Физики жаловались на то, что творческое использование Стивеном евклидовых геометрий выглядит какой-то магией. Зачастую его подход в целом не принимали всерьез, считая его «кембриджской эксцентричностью». Почему время должно вести себя таким странным образом? Отчасти дело было в том, что в рамках евклидовых представлений можно было построить не полноценную квантовую теорию гравитации, а некий полуклассический сплав традиционных и квантовых элементов, не имеющий ясного математического обоснования. «Правила игры» изобретались Стивеном и его студентами на ходу, по мере углубления в задачу. Как выразился гарвардский теоретик Сидней Коулмэн после того, как попытался на основе евклидова подхода доказать, что космологическая постоянная должна быть нулевой, «евклидова формулировка тяготения не имеет прочного основания и ясных правил применения; ситуация больше напоминает блуждания по заболоченному бездорожью. Мне кажется, что я сумел благополучно перебраться через эти топи, но всегда может оказаться, что, сам того не заметив, я уже стою по горло в трясине и она вот-вот поглотит меня целиком»[110]
. Стивен, однако, оставался непоколебим. «Я предпочитаю правоту скрупулезной точности», – возражал он критикам. Им владело сильнейшее интуитивное убеждение, что евклидовы геометрии обеспечивают уникальное по силе средство понимания экстремальных проявлений природы Вселенной – черных дыр и Большого взрыва. И сегодня, спустя почти сорок лет после пионерской работы Стивена по квантовой космологии, гипотеза об отсутствии границы продолжает вызывать огромный интерес, глубокое смущение и жаркие споры – при отсутствии какого-либо другого жизнеспособного описания происхождения Вселенной.Специально рассчитывая, по всей видимости, на широкий отклик, Стивен впервые публично выдвинул предположение о том, что у Вселенной нет ни границ, ни определенного «момента сотворения», на заседании Папской Академии наук в Ватикане в октябре 1981 года. Миссия академии заключается в том, чтобы помочь Ватикану сориентироваться в научных проблемах и укрепить взаимопонимание между наукой и религией.
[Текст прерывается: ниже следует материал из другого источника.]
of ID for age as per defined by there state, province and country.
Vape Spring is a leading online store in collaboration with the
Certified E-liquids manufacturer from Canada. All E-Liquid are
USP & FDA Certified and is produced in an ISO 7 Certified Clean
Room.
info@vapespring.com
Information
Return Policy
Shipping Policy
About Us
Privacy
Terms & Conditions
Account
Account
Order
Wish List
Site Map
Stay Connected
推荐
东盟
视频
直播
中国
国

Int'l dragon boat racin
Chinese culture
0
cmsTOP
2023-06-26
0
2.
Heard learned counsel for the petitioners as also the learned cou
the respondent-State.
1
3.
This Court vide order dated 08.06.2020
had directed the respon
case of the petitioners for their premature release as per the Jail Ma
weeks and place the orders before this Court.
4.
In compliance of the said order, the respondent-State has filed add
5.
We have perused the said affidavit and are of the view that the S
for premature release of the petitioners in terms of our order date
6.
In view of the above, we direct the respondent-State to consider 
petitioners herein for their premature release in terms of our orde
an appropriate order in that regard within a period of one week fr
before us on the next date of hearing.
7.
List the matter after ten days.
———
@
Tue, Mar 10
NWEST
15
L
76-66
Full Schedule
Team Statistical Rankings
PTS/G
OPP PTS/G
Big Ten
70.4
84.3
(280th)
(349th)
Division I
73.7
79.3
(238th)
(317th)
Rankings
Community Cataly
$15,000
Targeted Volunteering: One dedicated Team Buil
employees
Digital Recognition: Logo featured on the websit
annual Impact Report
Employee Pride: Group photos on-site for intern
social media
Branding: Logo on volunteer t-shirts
С этой целью академия и пригласила ученых со всего мира на живописную Виллу Пия IV, расположенную в прекрасных садах за собором Св. Петра, на недельные дебаты «Космология и фундаментальная физика»[111]
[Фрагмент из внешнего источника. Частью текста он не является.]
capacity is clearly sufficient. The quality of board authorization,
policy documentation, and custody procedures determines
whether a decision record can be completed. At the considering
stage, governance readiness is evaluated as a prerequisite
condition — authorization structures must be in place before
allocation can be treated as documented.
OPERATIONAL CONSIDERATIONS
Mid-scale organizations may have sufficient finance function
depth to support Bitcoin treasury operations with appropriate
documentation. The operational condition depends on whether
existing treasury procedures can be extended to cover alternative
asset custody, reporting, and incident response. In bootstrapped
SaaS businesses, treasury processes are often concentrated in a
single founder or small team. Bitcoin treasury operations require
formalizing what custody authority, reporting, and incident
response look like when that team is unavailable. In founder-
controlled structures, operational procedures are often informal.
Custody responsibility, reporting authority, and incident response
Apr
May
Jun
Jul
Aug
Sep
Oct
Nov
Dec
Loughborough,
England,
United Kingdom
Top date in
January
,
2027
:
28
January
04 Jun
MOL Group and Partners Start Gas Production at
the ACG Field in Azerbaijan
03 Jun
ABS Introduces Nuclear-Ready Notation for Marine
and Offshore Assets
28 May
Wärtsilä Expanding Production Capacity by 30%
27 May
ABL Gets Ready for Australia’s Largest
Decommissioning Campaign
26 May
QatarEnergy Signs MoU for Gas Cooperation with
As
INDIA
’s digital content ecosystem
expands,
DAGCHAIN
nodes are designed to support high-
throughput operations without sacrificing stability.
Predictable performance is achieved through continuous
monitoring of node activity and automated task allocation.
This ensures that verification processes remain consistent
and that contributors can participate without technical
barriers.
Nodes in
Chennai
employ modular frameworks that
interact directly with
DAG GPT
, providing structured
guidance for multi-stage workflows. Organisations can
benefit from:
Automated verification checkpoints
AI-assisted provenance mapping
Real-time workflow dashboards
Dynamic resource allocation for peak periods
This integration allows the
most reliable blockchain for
. Но вопрос о Большом взрыве оказался весьма щекотливым. В самом начале недели дискуссий папа Иоанн Павел II заявил собравшимся ученым: «Все научные гипотезы о происхождении мира, такие как гипотеза первичного атома, породившего всю физическую Вселенную, оставляют вопрос о начале Вселенной открытым. Наука сама по себе решить этот вопрос не может. Ответ на него требует знаний, лежащих вне области физики и астрофизики, в сфере, известной как метафизика. И самое главное, он требует знаний, которые исходят из божественного откровения»[112]. Как будто отвечая на это обращение папы, Стивен в своей ошеломляющей лекции «Граничные условия Вселенной» выдвинул смелую идею, что никакого начала у Вселенной могло и не быть. «С граничными условиями Вселенной должно быть связано нечто совершенно исключительное – а что может быть более исключительным, чем условие, что никакой границы не существует?» – провозгласил он, к вящему изумлению слушателей.Вытекающая из этой идеи волновая функция Вселенной при отсутствии границы была – и, конечно, остается до сих пор – физическим законом принципиально нового вида. Это не закон динамики, не граничное условие, но сочетание того и другого, и как таковое, оно воплощает совершенно новую разновидность физики. Выше я отмечал, что классическая физика и обычная квантовая механика частиц в одинаковой мере остаются в рамках ортодоксальной дуалистической концепции предсказания, которая проводит различие между законами и начальными условиями. Этого никак не скажешь о космологии, построенной на отсутствии границы, – она отказывается от этой дихотомии в пользу более общей картины, в которой исходные условия и динамика выступают на равных. Согласно гипотезе об отсутствии границы, у Вселенной вообще нет точки A, в которой необходимо было бы задать начальные условия.
По сути дела, нечто вроде этого назревало давно. В своей Эдинбургской лекции 1939 года Поль Дирак уже предвосхитил конец дуализма в физике. «Разделение [между законами и условиями] настолько неудовлетворительно в философском смысле – ведь оно противоречит всем идеям единства Природы, – что, мне кажется, вполне уверенно можно предсказать его исчезновение, несмотря на поразительные перемены в наших обыденных представлениях, к которым это исчезновение должно привести». Спустя четыре десятилетия предложение об отсутствии границы сыграло именно эту роль.